What the exercise asks
Below are the records. Transcribe them exactly.

Entries provided
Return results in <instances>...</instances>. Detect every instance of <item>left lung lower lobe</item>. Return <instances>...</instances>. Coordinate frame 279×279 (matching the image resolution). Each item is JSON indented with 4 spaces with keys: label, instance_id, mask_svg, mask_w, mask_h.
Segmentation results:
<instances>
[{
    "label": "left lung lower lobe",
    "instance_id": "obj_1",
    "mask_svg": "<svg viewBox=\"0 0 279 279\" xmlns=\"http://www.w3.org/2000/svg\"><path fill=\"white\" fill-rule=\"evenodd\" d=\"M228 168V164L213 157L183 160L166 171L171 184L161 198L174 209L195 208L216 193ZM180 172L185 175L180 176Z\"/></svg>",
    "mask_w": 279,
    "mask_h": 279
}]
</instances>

Answer section
Return results in <instances>...</instances>. Detect every instance of <item>left lung lower lobe</item>. Return <instances>...</instances>. Coordinate frame 279×279 (matching the image resolution). Each item is JSON indented with 4 spaces with keys: label, instance_id, mask_svg, mask_w, mask_h.
Segmentation results:
<instances>
[{
    "label": "left lung lower lobe",
    "instance_id": "obj_1",
    "mask_svg": "<svg viewBox=\"0 0 279 279\" xmlns=\"http://www.w3.org/2000/svg\"><path fill=\"white\" fill-rule=\"evenodd\" d=\"M228 168V164L213 157L183 160L166 171L171 184L161 198L174 209L195 208L216 193ZM180 172L185 175L180 176Z\"/></svg>",
    "mask_w": 279,
    "mask_h": 279
}]
</instances>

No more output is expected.